= Beginning of Section =

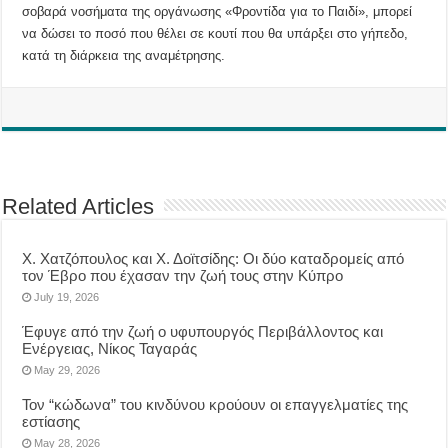
σοβαρά νοσήματα της οργάνωσης «Φροντίδα για το Παιδί», μπορεί
να δώσει το ποσό που θέλει σε κουτί που θα υπάρξει στο γήπεδο,
κατά τη διάρκεια της αναμέτρησης.
Related Articles
Χ. Χατζόπουλος και Χ. Δοϊτσίδης: Οι δύο καταδρομείς από
τον Έβρο που έχασαν την ζωή τους στην Κύπρο
July 19, 2026
Έφυγε από την ζωή ο υφυπουργός Περιβάλλοντος και
Ενέργειας, Νίκος Ταγαράς
May 29, 2026
Τον “κώδωνα” του κινδύνου κρούουν οι επαγγελματίες της
εστίασης
May 28, 2026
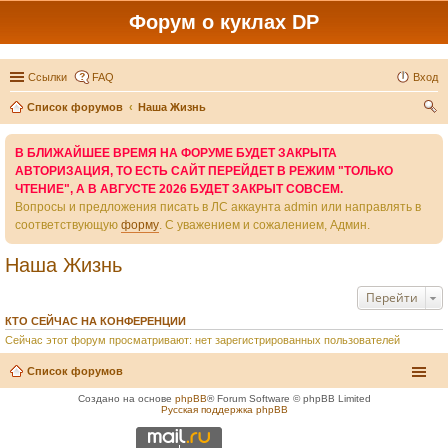
Форум о куклах DP
Ссылки
FAQ
Вход
Список форумов
Наша Жизнь
ои
В БЛИЖАЙШЕЕ ВРЕМЯ НА ФОРУМЕ БУДЕТ ЗАКРЫТА
ск
АВТОРИЗАЦИЯ, ТО ЕСТЬ САЙТ ПЕРЕЙДЕТ В РЕЖИМ "ТОЛЬКО
ЧТЕНИЕ", А В АВГУСТЕ 2026 БУДЕТ ЗАКРЫТ СОВСЕМ.
Вопросы и предложения писать в ЛС аккаунта admin или направлять в
соответствующую
форму
. С уважением и сожалением, Админ.
Наша Жизнь
Перейти
КТО СЕЙЧАС НА КОНФЕРЕНЦИИ
Сейчас этот форум просматривают: нет зарегистрированных пользователей
Список форумов
Создано на основе
phpBB
® Forum Software © phpBB Limited
Русская поддержка phpBB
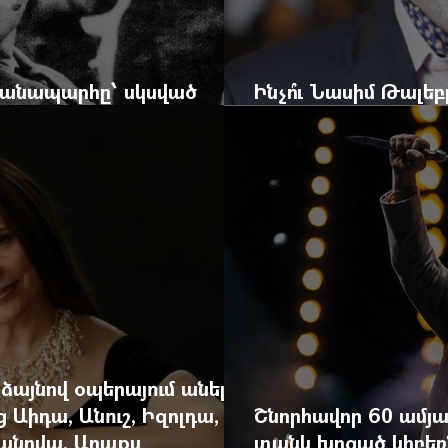
 ճանապարհը՝ սկսված
Ինչո՞ւ Նասիմ Թալե
և մեկ սխալ գրված տառից
հրավերքը և պաշտպ
 ձայնով օպերայում անելիք
ց Աիդա, Անուշ, Իզոլդա,
Շնորհավոր 60 ամյա
անովա. Արաքս
տանկ խոցած կիբեռն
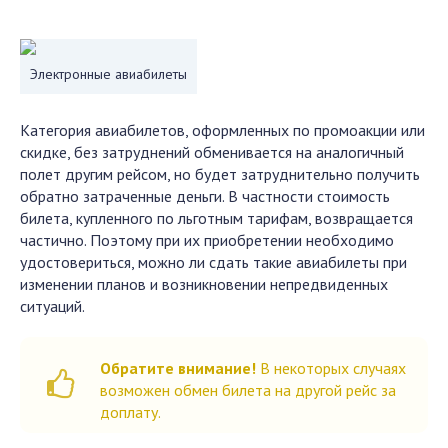
Электронные авиабилеты
Категория авиабилетов, оформленных по промоакции или
скидке, без затруднений обменивается на аналогичный
полет другим рейсом, но будет затруднительно получить
обратно затраченные деньги. В частности стоимость
билета, купленного по льготным тарифам, возвращается
частично. Поэтому при их приобретении необходимо
удостовериться, можно ли сдать такие авиабилеты при
изменении планов и возникновении непредвиденных
ситуаций.
Обратите внимание!
В некоторых случаях
возможен обмен билета на другой рейс за
доплату.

= End of Section =

§ **YOUR GOAL**
Only lines holding the word "авиабилеты" are wanted; copy each one from the listing.

§ **RESPONSE TO THIS TASK**
Электронные авиабилеты
удостовериться, можно ли сдать такие авиабилеты при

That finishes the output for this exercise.